Wolfsfreundschaft

Eine kleine Geschichte für Kinder - erzählt von Barbara Kenner ...

Teil 14: Shoppingtour für Rehe

Es kam eine Zeit, in der Anneliese im Wald Zuhause war und immer wieder Ausflüge machte. Bei Luise war sie schon ein oft gesehener Gast – gesehen natürlich nur von Luise, deren Eltern hatten keine Ahnung mit wem Luise da so in ihrem Zimmer sprach. 
Sie lernte das Dorf kennen, schlich sich durch die Strassen und lernte die Gewohnheiten der Menschen kennen. Sie lernte auch mit dem gefährlichsten Wesen der Menschen, dem Auto klar zu kommen. Luise half ihr viel bei diesen Ausflügen und die beiden kicherten viel zusammen. So zum Beispiel an dem Tag, als Anneliese unbedingt in einen Supermarkt wollte. Der war eh schon einen langen Marsch entfernt, so dass Luise 11/2 Stunden mit Anneliese dorthin laufen musste. Und dann war der Markt natürlich zu eng, so dass immer wieder Menschen gegen das unsichtbare Reh stießen und sich wunderten, was das wohl sei. Leichtfüßig wie Anneliese war, war es ihr ein leichtes, schnell auszuweichen nach diesen Zusammenstößen, so dass diejenigen, die da ein weiches, felliges Etwas gefühlt hatten, es nicht ein zweites Mal berühren konnten. 

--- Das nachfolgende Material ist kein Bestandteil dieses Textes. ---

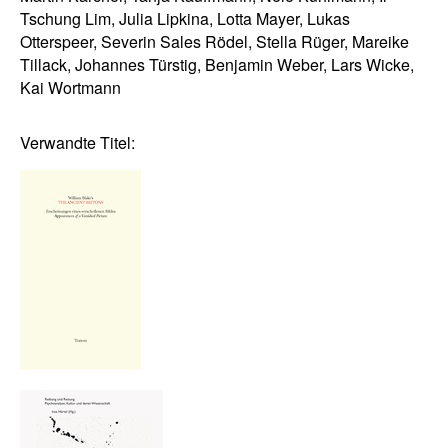
Tschung Lim, Julia Lipkina, Lotta Mayer, Lukas
Otterspeer, Severin Sales Rödel, Stella Rüger, Mareike
Tillack, Johannes Türstig, Benjamin Weber, Lars Wicke,
Kai Wortmann
Verwandte Titel: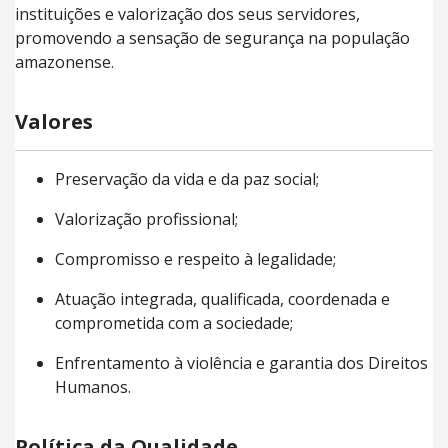
instituições e valorização dos seus servidores,
promovendo a sensação de segurança na população
amazonense.
Valores
Preservação da vida e da paz social;
Valorização profissional;
Compromisso e respeito à legalidade;
Atuação integrada, qualificada, coordenada e
comprometida com a sociedade;
Enfrentamento à violência e garantia dos Direitos
Humanos.
Política da Qualidade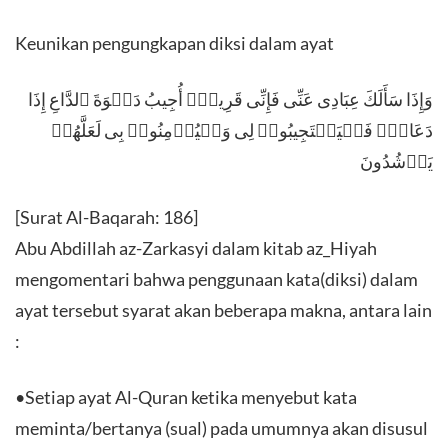
Keunikan pengungkapan diksi dalam ayat
وَإِذَا سَأَلَكَ عِبَادِی عَنِّی فَإِنِّی قَرِیبٌۖ أُجِیبُ دَعۡوَةَ ٱلدَّاعِ إِذَا
دَعَانِۖ فَلۡیَسۡتَجِیبُوا۟ لِی وَلۡیُؤۡمِنُوا۟ بِی لَعَلَّهُمۡ
یَرۡشُدُونَ
[Surat Al-Baqarah: 186]
Abu Abdillah az-Zarkasyi dalam kitab az_Hiyah
mengomentari bahwa penggunaan kata(diksi) dalam
ayat tersebut syarat akan beberapa makna, antara lain
:
•Setiap ayat Al-Quran ketika menyebut kata
meminta/bertanya (sual) pada umumnya akan disusul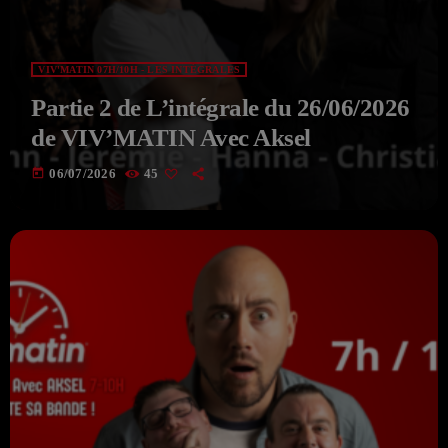
VIV'MATIN 07H/10H - LES INTÉGRALES
Partie 2 de L’intégrale du 26/06/2026
de VIV’MATIN Avec Aksel
today
06/07/2026
45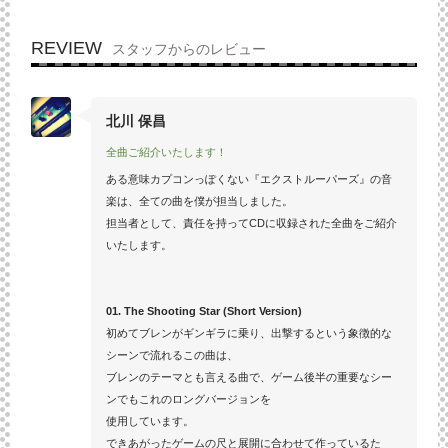
REVIEW
スタッフからのレビュー
北川 保昌
全曲ご紹介いたします！
ある意味カプコンっぽくない『エクストルーパーズ』の音
楽は、全ての曲を僕が担当しました。
担当者として、責任を持ってCDに収録された全曲をご紹介
いたします。
01. The Shooting Star (Short Version)
初めてブレンがギンギラに乗り、出撃するという象徴的な
シーンで流れるこの曲は、
ブレンのテーマとも言える曲で、ゲーム後半の重要なシー
ンでもこれのロングバージョンを
使用しています。
できあがったゲームの尺と展開に合わせて作っているた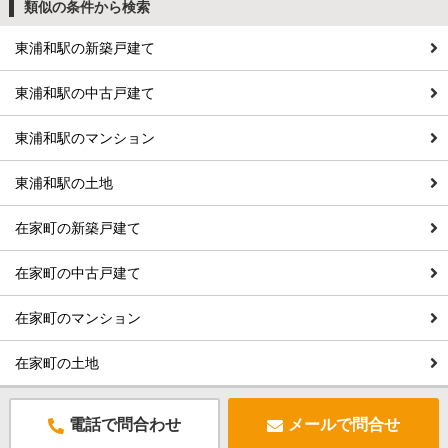
類似の条件から検索
東浦和駅の新築戸建て
東浦和駅の中古戸建て
東浦和駅のマンション
東浦和駅の土地
在家町の新築戸建て
在家町の中古戸建て
在家町のマンション
在家町の土地
電話で問合わせ
メールで問合せ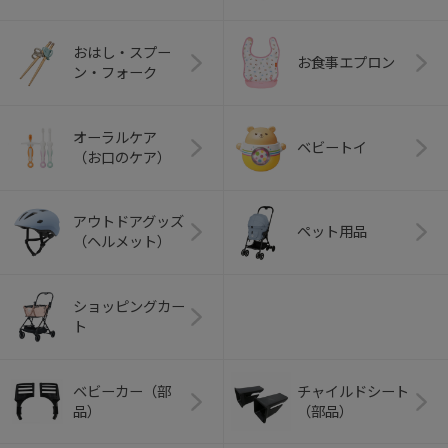
おはし・スプー
お食事エプロン
ン・フォーク
オーラルケア
ベビートイ
（お口のケア）
アウトドアグッズ
ペット用品
（ヘルメット）
ショッピングカー
ト
ベビーカー（部
チャイルドシート
品）
（部品）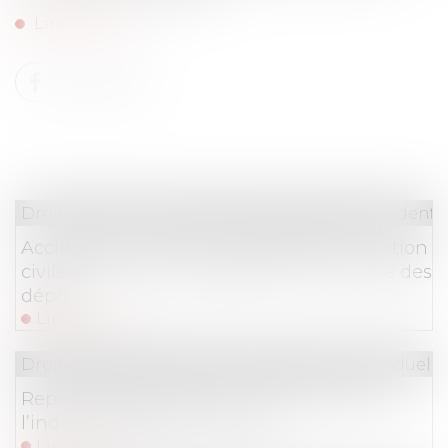
Lire la suite
Droit du travail - Salariés
/
Responsabilité accident d
Accident du travail d’un agent public : action
civile et recours subrogatoire de la Caisse des
dépôts
Lire la suite
Droit du travail - Employeurs
/
Relation individuelles
Repos compensateur non pris et sort de
l’indemnité de licenciement
Lire la suite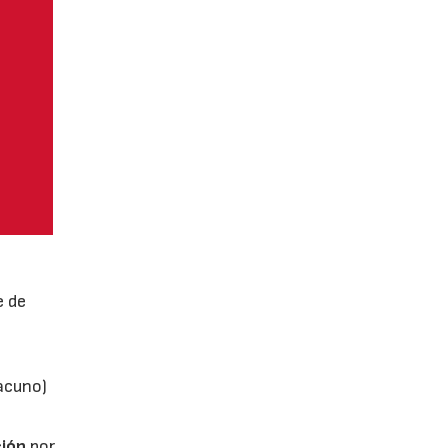
e de
vacuno)
ión
por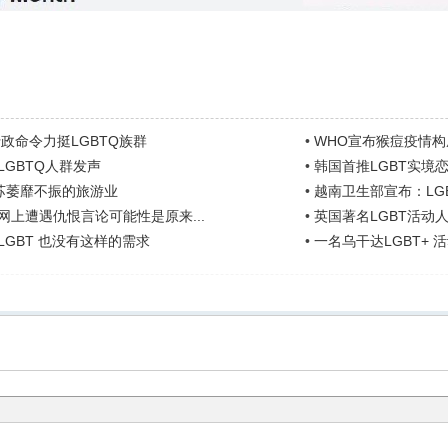
政命令力挺LGBTQ族群
•
WHO宣布猴痘疫情
GBTQ人群发声
•
韩国首推LGBT实境
苏萎靡不振的旅游业
•
越南卫生部宣布：LG
网上遭遇仇恨言论可能性是原来...
•
英国著名LGBT活动
GBT 也没有这样的需求
•
一名乌干达LGBT+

Die Gemüseecke erschien Anneliese überaus lecker – so viele unterschiedliche Salatköpfe, sie konnte sich gar nicht entscheiden. Und einige Kunden beschwerten sich an diesem Tag, dass die Salatköpfe angebissen aussehen würden, was dem Manager des Supermarktes ein absolutes Rätsel war. Noch Wochen danach beobachtete er den Gemüsestand, ob irgend jemand in Salatköpfe biss.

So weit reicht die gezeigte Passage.